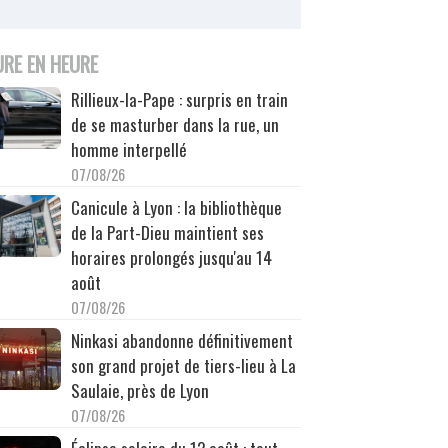
URE EN HEURE
Rillieux-la-Pape : surpris en train
de se masturber dans la rue, un
homme interpellé
07/08/26
Canicule à Lyon : la bibliothèque
de la Part-Dieu maintient ses
horaires prolongés jusqu'au 14
août
07/08/26
Ninkasi abandonne définitivement
son grand projet de tiers-lieu à La
Saulaie, près de Lyon
07/08/26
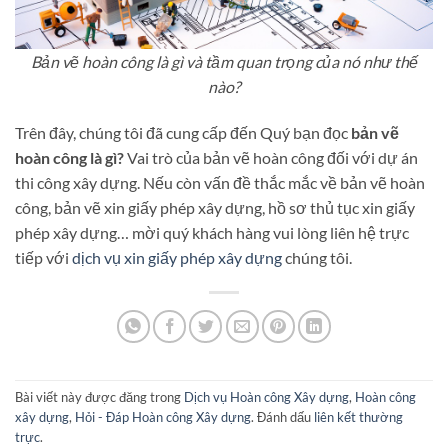
Bản vẽ hoàn công là gì và tầm quan trọng của nó như thế
nào?
Trên đây, chúng tôi đã cung cấp đến Quý bạn đọc
bản vẽ
hoàn công là gì?
Vai trò của bản vẽ hoàn công đối với dự án
thi công xây dựng. Nếu còn vấn đề thắc mắc về bản vẽ hoàn
công, bản vẽ xin giấy phép xây dựng, hồ sơ thủ tục xin giấy
phép xây dựng… mời quý khách hàng vui lòng liên hệ trực
tiếp với
dịch vụ xin giấy phép xây dựng
chúng tôi.
Bài viết này được đăng trong
Dịch vụ Hoàn công Xây dựng
,
Hoàn công
xây dựng
,
Hỏi - Đáp Hoàn công Xây dựng
. Đánh dấu
liên kết thường
trực
.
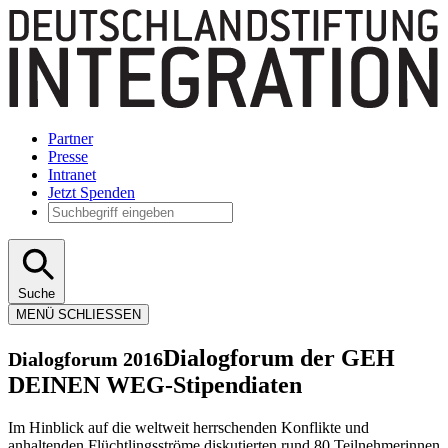
Partner
Presse
Intranet
Jetzt Spenden
Suche
MENÜ
SCHLIESSEN
Dialogforum der GEH
Dialogforum 2016
DEINEN WEG-Stipendiaten
Im Hinblick auf die weltweit herrschenden Konflikte und
anhaltenden Flüchtlingsströme diskutierten rund 80 Teilnehmerinnen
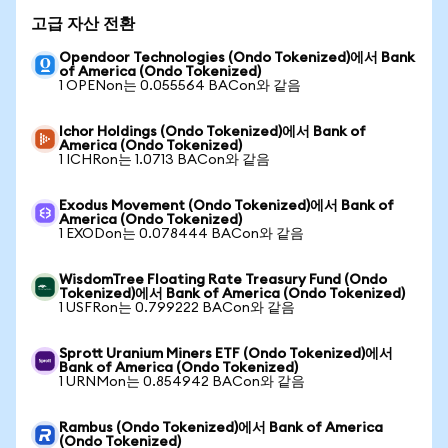
고급 자산 전환
Opendoor Technologies (Ondo Tokenized)에서 Bank
of America (Ondo Tokenized)
1 OPENon는 0.055564 BACon와 같음
Ichor Holdings (Ondo Tokenized)에서 Bank of
America (Ondo Tokenized)
1 ICHRon는 1.0713 BACon와 같음
Exodus Movement (Ondo Tokenized)에서 Bank of
America (Ondo Tokenized)
1 EXODon는 0.078444 BACon와 같음
WisdomTree Floating Rate Treasury Fund (Ondo
Tokenized)에서 Bank of America (Ondo Tokenized)
1 USFRon는 0.799222 BACon와 같음
Sprott Uranium Miners ETF (Ondo Tokenized)에서
Bank of America (Ondo Tokenized)
1 URNMon는 0.854942 BACon와 같음
Rambus (Ondo Tokenized)에서 Bank of America
(Ondo Tokenized)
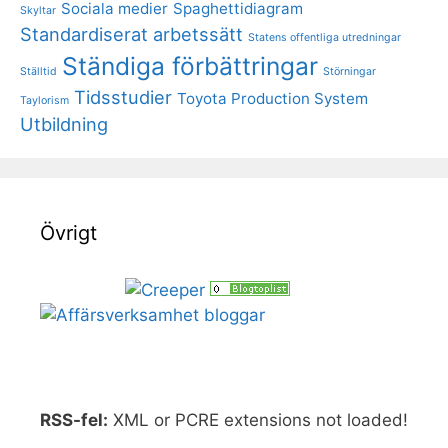
Sociala medier
Spaghettidiagram
Skyltar
Standardiserat arbetssätt
Statens offentliga utredningar
Ständiga förbättringar
Ställtid
Störningar
Tidsstudier
Toyota Production System
Taylorism
Utbildning
Övrigt
RSS-fel:
XML or PCRE extensions not loaded!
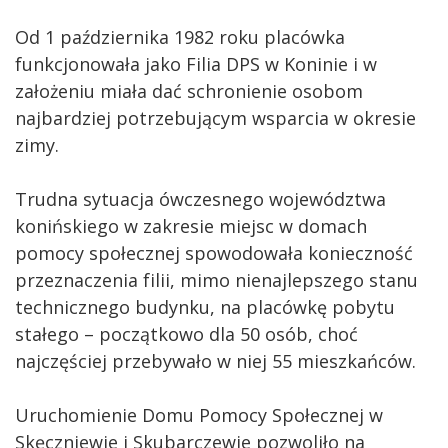
Od 1 października 1982 roku placówka
funkcjonowała jako Filia DPS w Koninie i w
założeniu miała dać schronienie osobom
najbardziej potrzebującym wsparcia w okresie
zimy.
Trudna sytuacja ówczesnego województwa
konińskiego w zakresie miejsc w domach
pomocy społecznej spowodowała konieczność
przeznaczenia filii, mimo nienajlepszego stanu
technicznego budynku, na placówkę pobytu
stałego – początkowo dla 50 osób, choć
najczęściej przebywało w niej 55 mieszkańców.
Uruchomienie Domu Pomocy Społecznej w
Skęczniewie i Skubarczewie pozwoliło na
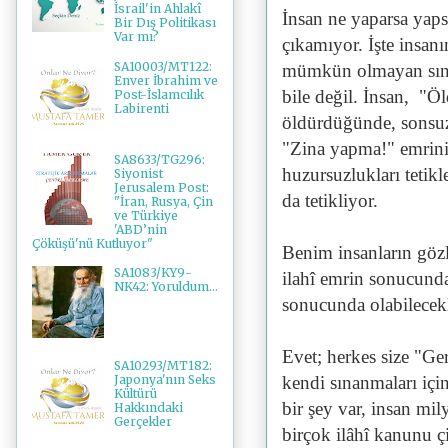
İsrail'in Ahlakî
İnsan ne yaparsa yaps
Bir Dış Politikası
Var mı?
çıkamıyor. İşte insan
SA10003/MT122:
mümkün olmayan sınan
Enver İbrahim ve
bile değil. İnsan, "Ö
Post-İslamcılık
Labirenti
öldürdüğünde, sonsuz
"Zina yapma!" emrini
SA8633/TG296:
huzursuzlukları tetik
Siyonist
Jerusalem Post:
da tetikliyor.
"İran, Rusya, Çin
ve Türkiye
'ABD’nin
Çöküşü'nü Kutluyor"
Benim insanların gözl
SA1083/KY9-
ilahî emrin sonucunda
NK42: Yoruldum...
sonucunda olabilecekl
Evet; herkes size "Geri
SA10293/MT182:
kendi sınanmaları içi
Japonya'nın Seks
Kültürü
bir şey var, insan mil
Hakkındaki
Gerçekler
birçok ilâhî kanunu çi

+ + + + +

Brief
The required output is each line of the entries that contains the word "chúng".

Answer section
Trên đây, chúng tôi đã cung cấp đến Quý bạn đọc
chúng tôi.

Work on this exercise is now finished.